*** Begin section ***

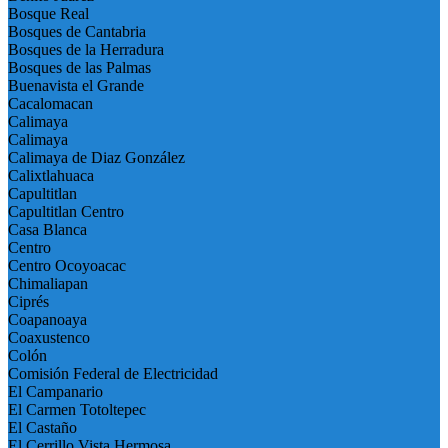
Bosque Real
Bosques de Cantabria
Bosques de la Herradura
Bosques de las Palmas
Buenavista el Grande
Cacalomacan
Calimaya
Calimaya
Calimaya de Diaz González
Calixtlahuaca
Capultitlan
Capultitlan Centro
Casa Blanca
Centro
Centro Ocoyoacac
Chimaliapan
Ciprés
Coapanoaya
Coaxustenco
Colón
Comisión Federal de Electricidad
El Campanario
El Carmen Totoltepec
El Castaño
El Cerrillo Vista Hermosa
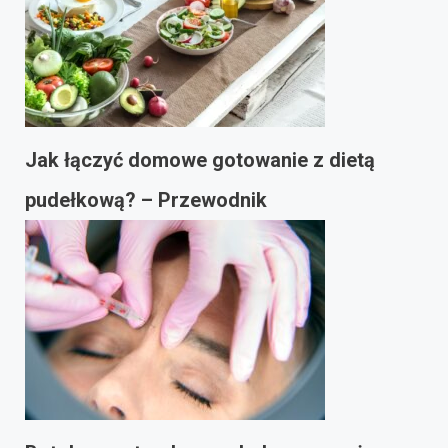
Jak łączyć domowe gotowanie z dietą
pudełkową? – Przewodnik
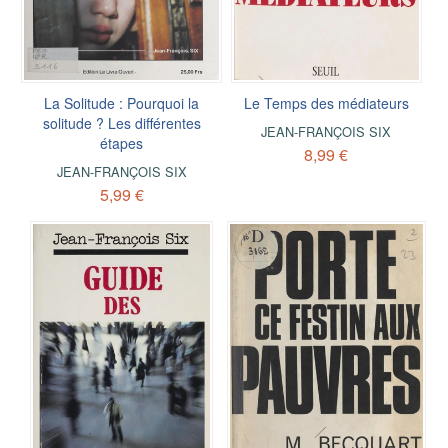
La Solitude : Pourquoi la
Le Temps des médiateurs
solitude ? Les différentes
JEAN-FRANÇOIS SIX
étapes
8,99 €
JEAN-FRANÇOIS SIX
5,99 €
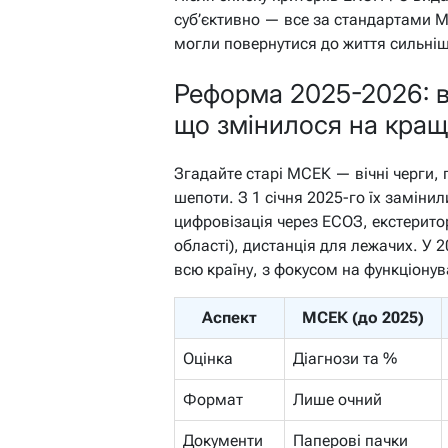
суб’єктивно — все за стандартами М
могли повернутися до життя сильні
Реформа 2025-2026:
що змінилося на кра
Згадайте старі МСЕК — вічні черги, 
шепоти. З 1 січня 2025-го їх заміни
цифровізація через ЕСОЗ, екстеритор
області), дистанція для лежачих. У
всю країну, з фокусом на функціонува
Аспект
МСЕК (до 2025)
Оцінка
Діагнози та %
Формат
Лише очний
Документи
Паперові пачки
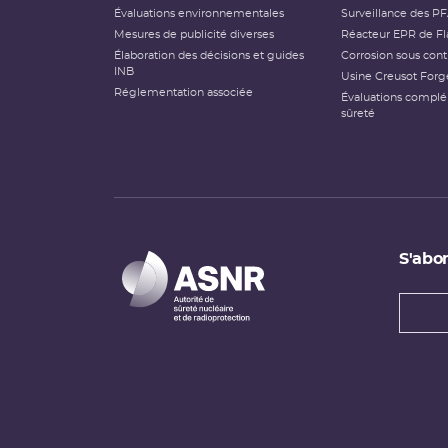
Évaluations environnementales
Surveillance des P
Mesures de publicité diverses
Réacteur EPR de Fl
Élaboration des décisions et guides
Corrosion sous cont
INB
Usine Creusot Forg
Réglementation associée
Évaluations compl
sûreté
S'abon
Types
newsl
Adress
e-
mail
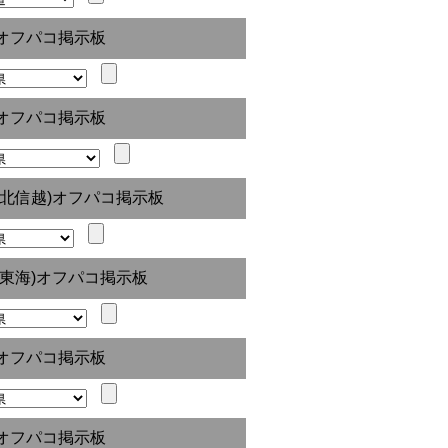
オフパコ掲示板
オフパコ掲示板
(北信越)オフパコ掲示板
(東海)オフパコ掲示板
オフパコ掲示板
オフパコ掲示板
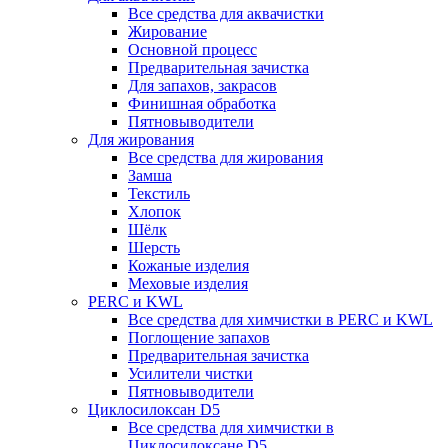
Все средства для аквачистки
Жирование
Основной процесс
Предварительная зачистка
Для запахов, закрасов
Финишная обработка
Пятновыводители
Для жирования
Все средства для жирования
Замша
Текстиль
Хлопок
Шёлк
Шерсть
Кожаные изделия
Меховые изделия
PERC и KWL
Все средства для химчистки в PERC и KWL
Поглощение запахов
Предварительная зачистка
Усилители чистки
Пятновыводители
Циклосилоксан D5
Все средства для химчистки в
Циклосилоксане D5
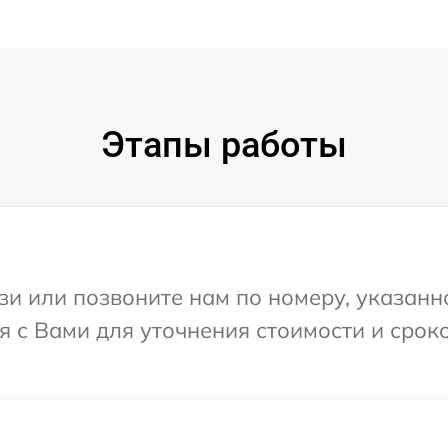
Этапы работы
и или позвоните нам по номеру, указанн
я с Вами для уточнения стоимости и срок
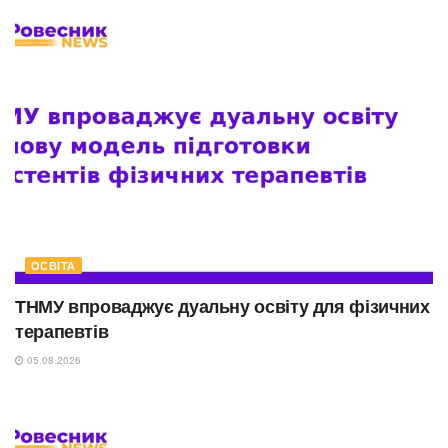
ОСВІТА
ТНМУ впроваджує дуальну освіту для фізичних
терапевтів
05.08.2026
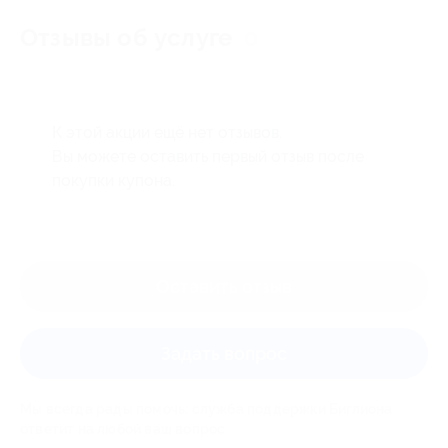
Отзывы об услуге
0
К этой акции ещё нет отзывов.
Вы можете оставить первый отзыв после
покупки купона.
Оставить отзыв
Задать вопрос
Мы всегда рады помочь: служба поддержки Биглиона
ответит на любой ваш вопрос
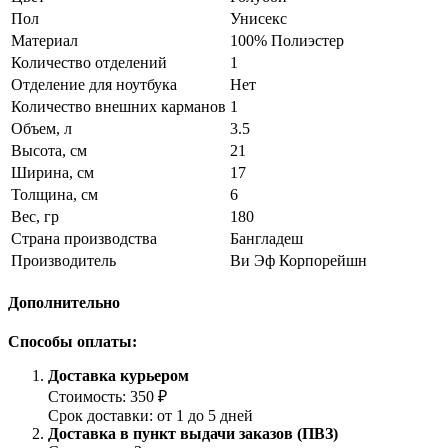
Пол
Унисекс
Материал
100% Полиэстер
Количество отделений
1
Отделение для ноутбука
Нет
Количество внешних карманов
1
Объем, л
3.5
Высота, см
21
Ширина, см
17
Толщина, см
6
Вес, гр
180
Страна производства
Бангладеш
Производитель
Ви Эф Корпорейшн
Дополнительно
Способы оплаты:
Доставка курьером
Стоимость: 350 ₽
Срок доставки: от 1 до 5 дней
Доставка в пункт выдачи заказов (ПВЗ)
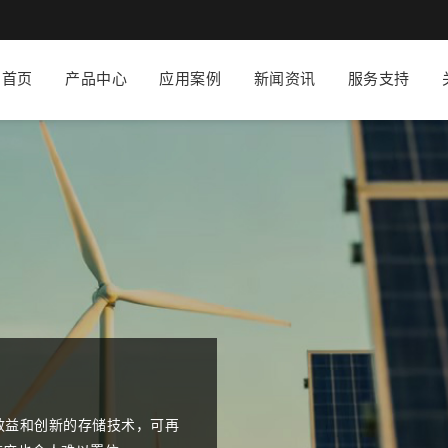
首页
产品中心
应用案例
新闻资讯
服务支持
解决方案，包括自动生成所有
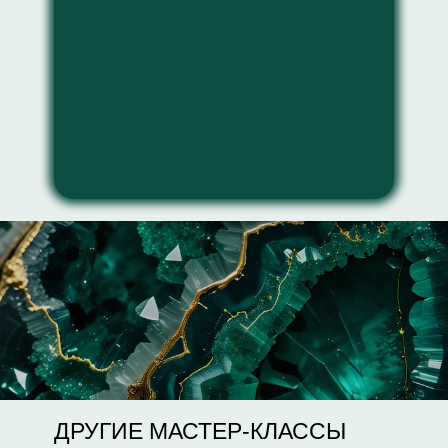
ДРУГИЕ МАСТЕР-КЛАССЫ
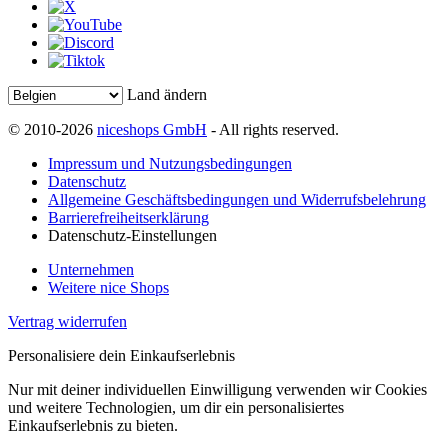
Land ändern
© 2010-2026
niceshops GmbH
- All rights reserved.
Impressum und Nutzungsbedingungen
Datenschutz
Allgemeine Geschäftsbedingungen und Widerrufsbelehrung
Barrierefreiheitserklärung
Datenschutz-Einstellungen
Unternehmen
Weitere nice Shops
Vertrag widerrufen
Personalisiere dein Einkaufserlebnis
Nur mit deiner individuellen Einwilligung verwenden wir Cookies
und weitere Technologien, um dir ein personalisiertes
Einkaufserlebnis zu bieten.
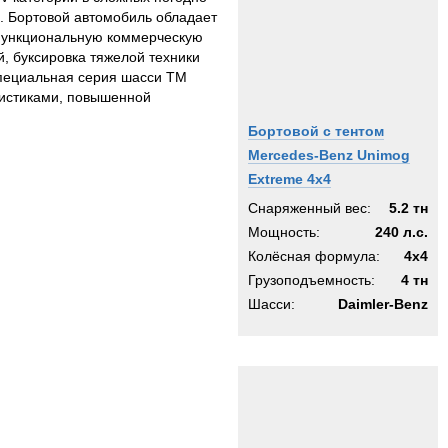
ю. Бортовой автомобиль обладает
офункциональную коммерческую
, буксировка тяжелой техники
Специальная серия шасси TM
ристиками, повышенной
Бортовой с тентом
Mercedes-Benz Unimog
Extreme 4x4
Снаряженный вес:
5.2 тн
Мощность:
240 л.с.
Колёсная формула:
4x4
Грузоподъемность:
4 тн
Шасси:
Daimler-Benz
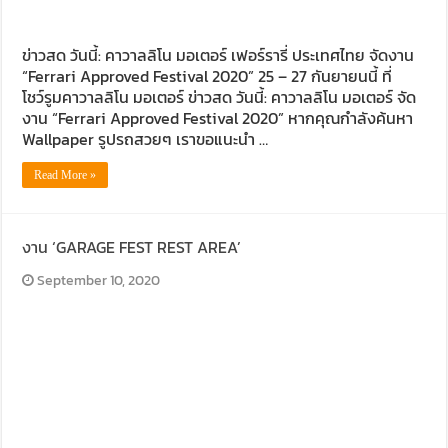
ข่าวสด วันนี้: คาวาลลิโน มอเตอร์ เฟอร์รารี่ ประเทศไทย จัดงาน
“Ferrari Approved Festival 2020” 25 – 27 กันยายนนี้ ที่
โชว์รูมคาวาลลิโน มอเตอร์ ข่าวสด วันนี้: คาวาลลิโน มอเตอร์ จัด
งาน “Ferrari Approved Festival 2020” หากคุณกำลังค้นหา
Wallpaper รูปรถสวยๆ เราขอแนะนำ …
Read More »
งาน ‘GARAGE FEST REST AREA’
September 10, 2020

*** End section ***

Every line of the records above must reappear exactly, though the pictures must not.

Bosque Real
Bosques de Cantabria
Bosques de la Herradura
Bosques de las Palmas
Buenavista el Grande
Cacalomacan
Calimaya
Calimaya
Calimaya de Diaz González
Calixtlahuaca
Capultitlan
Capultitlan Centro
Casa Blanca
Centro
Centro Ocoyoacac
Chimaliapan
Ciprés
Coapanoaya
Coaxustenco
Colón
Comisión Federal de Electricidad
El Campanario
El Carmen Totoltepec
El Castaño
El Cerrillo Vista Hermosa
Jak łączyć domowe gotowanie z dietą
pudełkową? – Przewodnik
La Solitude : Pourquoi la
Le Temps des médiateurs
solitude ? Les différentes
JEAN-FRANÇOIS SIX
étapes
8,99 €
JEAN-FRANÇOIS SIX
5,99 €
суб’єктивно — все за стандартами М
могли повернутися до життя сильні
Реформа 2025-2026:
що змінилося на кра
Згадайте старі МСЕК — вічні черги, 
шепоти. З 1 січня 2025-го їх заміни
цифровізація через ЕСОЗ, екстеритор
області), дистанція для лежачих. У
всю країну, з фокусом на функціонува
Аспект
МСЕК (до 2025)
Оцінка
Діагнози та %
Формат
Лише очний
Документи
Паперові пачки
Évaluations environnementales
Surveillance des P
Mesures de publicité diverses
Réacteur EPR de Fl
Élaboration des décisions et guides
Corrosion sous cont
INB
Usine Creusot Forg
Réglementation associée
Évaluations compl
sûreté
S'abon
Types
newsl
Adress
e-
mail
オフパコ掲示板
オフパコ掲示板
(北信越)オフパコ掲示板
(東海)オフパコ掲示板
オフパコ掲示板
オフパコ掲示板
Все средства для аквачистки
Жирование
Основной процесс
Предварительная зачистка
Для запахов, закрасов
Финишная обработка
Пятновыводители
Для жирования
Все средства для жирования
Замша
Текстиль
Хлопок
Шёлк
Шерсть
Кожаные изделия
Меховые изделия
PERC и KWL
Все средства для химчистки в PERC и KWL
Поглощение запахов
Предварительная зачистка
Усилители чистки
Пятновыводители
Циклосилоксан D5
Все средства для химчистки в
Циклосилоксане D5
Этапы работы
и или позвоните нам по номеру, указанн
я с Вами для уточнения стоимости и срок
ОСВІТА
ТНМУ впроваджує дуальну освіту для фізичних
терапевтів
05.08.2026
Отзывы об услуге
0
К этой акции ещё нет отзывов.
Вы можете оставить первый отзыв после
покупки купона.
Оставить отзыв
Задать вопрос
Мы всегда рады помочь: служба поддержки Биглиона
ответит на любой ваш вопрос
Пол
Унисекс
Материал
100% Полиэстер
Количество отделений
1
Отделение для ноутбука
Нет
Количество внешних карманов
1
Объем, л
3.5
Высота, см
21
Ширина, см
17
Толщина, см
6
Вес, гр
180
Страна производства
Бангладеш
Производитель
Ви Эф Корпорейшн
Дополнительно
Способы оплаты:
Доставка курьером
Стоимость: 350 ₽
Срок доставки: от 1 до 5 дней
Доставка в пункт выдачи заказов (ПВЗ)
首页
产品中心
应用案例
新闻资讯
服务支持
解决方案，包括自动生成所有
ДРУГИЕ МАСТЕР-КЛАССЫ
Land ändern
© 2010-2026
niceshops GmbH
- All rights reserved.
Impressum und Nutzungsbedingungen
Datenschutz
Allgemeine Geschäftsbedingungen und Widerrufsbelehrung
Barrierefreiheitserklärung
Datenschutz-Einstellungen
Unternehmen
Weitere nice Shops
Vertrag widerrufen
Personalisiere dein Einkaufserlebnis
Nur mit deiner individuellen Einwilligung verwenden wir Cookies
und weitere Technologien, um dir ein personalisiertes
Einkaufserlebnis zu bieten.
ю. Бортовой автомобиль обладает
офункциональную коммерческую
, буксировка тяжелой техники
Специальная серия шасси TM
ристиками, повышенной
Бортовой с тентом
Mercedes-Benz Unimog
Extreme 4x4
Снаряженный вес:
5.2 тн
Мощность:
240 л.с.
Колёсная формула:
4x4
Грузоподъемность:
4 тн
Шасси:
Daimler-Benz
ข่าวสด วันนี้: คาวาลลิโน มอเตอร์ เฟอร์รารี่ ประเทศไทย จัดงาน
“Ferrari Approved Festival 2020” 25 – 27 กันยายนนี้ ที่
โชว์รูมคาวาลลิโน มอเตอร์ ข่าวสด วันนี้: คาวาลลิโน มอเตอร์ จัด
งาน “Ferrari Approved Festival 2020” หากคุณกำลังค้นหา
Wallpaper รูปรถสวยๆ เราขอแนะนำ …
Read More »
งาน ‘GARAGE FEST REST AREA’
September 10, 2020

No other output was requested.